What is warmup
warmup is a strategy to optimize the learning rate. The main process is that during warm-up, the learning rate increases linearly (or nonlinearly) from 0 to the initial preset lr in the optimizer, and then the learning rate decreases linearly from the initial lr in the optimizer to 0. As shown in the figure below:

image
Role of warmup
At the beginning of training, the weights of the model are initialized randomly. At this time, if a large learning rate is selected, the model may be unstable (oscillatory). Choosing Warmup to preheat the learning rate can make the learning rate in several epoch s or step s at the beginning of training smaller. Under the preheated primary school learning rate, the model can gradually become stable, After the model is relatively stable, select the preset learning rate for training, so that the convergence speed of the model becomes faster and the effect of the model is better.
Why does warmup work
This question has not been fully proved yet. Here is the answer from Zhihu:
https://www.zhihu.com/question/338066667 Theoretically, it can be explained as follows:
- It helps to slow down the over fitting phenomenon of mini batch in advance in the initial stage of the model and maintain the stability of the distribution
- It helps to maintain the deep stability of the model
The training effect can be reflected as follows:
- At the beginning, the output of the neural network is relatively random, the loss is relatively large, and it is easy not to converge.

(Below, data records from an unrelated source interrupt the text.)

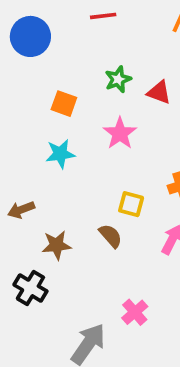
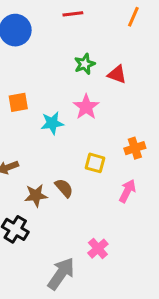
orange square: (64, 104) -> (18, 102), moved, turned -30
cyan star: (60, 154) -> (52, 123), moved
brown semicircle: (111, 236) -> (64, 188), moved

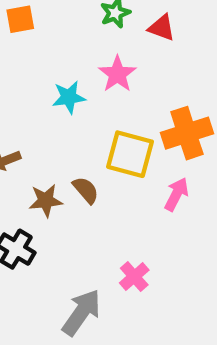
orange square: (18, 102) -> (20, 19), moved
orange cross: (135, 148) -> (187, 133), size x1.6
yellow square: (95, 163) -> (130, 154), size x1.6

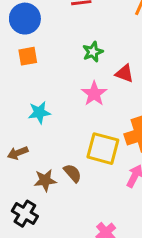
red triangle: (162, 28) -> (125, 73), moved
cyan star: (69, 97) -> (39, 112), moved

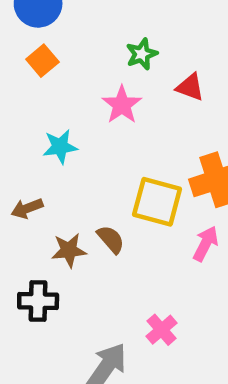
orange square: (28, 56) -> (42, 61), turned -30
pink star: (94, 94) -> (122, 105), moved
black cross: (25, 214) -> (38, 301), turned -30

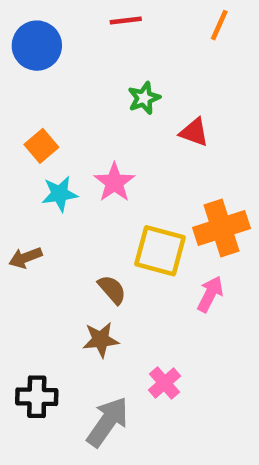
orange square: (42, 61) -> (41, 146), moved
pink star: (122, 105) -> (114, 182), moved
brown star: (69, 250) -> (101, 340), moved
black cross: (38, 301) -> (37, 397), moved

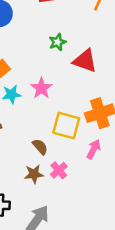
red triangle: (194, 132) -> (85, 61), size x1.5
pink cross: (165, 383) -> (59, 170), moved

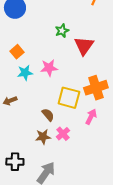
red triangle: (85, 61) -> (84, 46), turned 45
pink star: (41, 88) -> (49, 68), turned 30

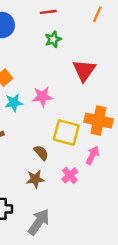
green star: (62, 31) -> (53, 39), moved
orange cross: (96, 88) -> (98, 121), turned 30
pink cross: (63, 134) -> (70, 175), moved

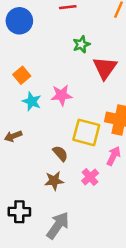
green star: (53, 39) -> (81, 44), moved
cyan star: (14, 103) -> (32, 101), turned 30

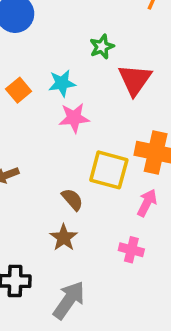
cyan star: (32, 101) -> (62, 83), moved, turned -30
pink cross: (90, 177) -> (131, 250), moved, turned -35
brown star: (54, 181) -> (64, 238), turned -30

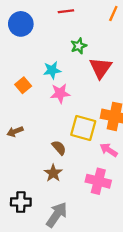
orange square: (19, 90) -> (23, 85), moved
pink arrow: (147, 203) -> (109, 150), turned -84
pink cross: (131, 250) -> (98, 181), size x1.5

Therefore, with a small learning rate, learn to lose and slowly rise.
- The gradient is more likely to deviate from the really better direction. If you go a little shorter, you can break it back if you make a mistake.
How to use warmup
- Example 1: warm_up_ratio sets the number of warm-up steps
from transformers import AdanW, get_linear_schedule_with_warmup optimizer = AdamW(model.parameters(), lr=lr, eps=adam_epsilon) len_dataset = 3821 # It can be calculated according to len(Dataset) in pytorch epoch = 30 batch_size = 32 total_steps = (len_dataset // batch_size) * epoch if len_dataset % batch_size = 0 else (len_dataset // batch_size + 1) * epoch # how many steps in each epoch can be calculated according to len (dataloader): total_steps = len(DataLoader) * epoch warm_up_ratio = 0.1 # Define the step to preheat scheduler = get_linear_schedule_with_warmup(optimizer, num_warmup_steps = warm_up_ratio * total_steps, num_training_steps = total_steps) ...... optimizer.step() scheduler.step() optimizer.zero_grad()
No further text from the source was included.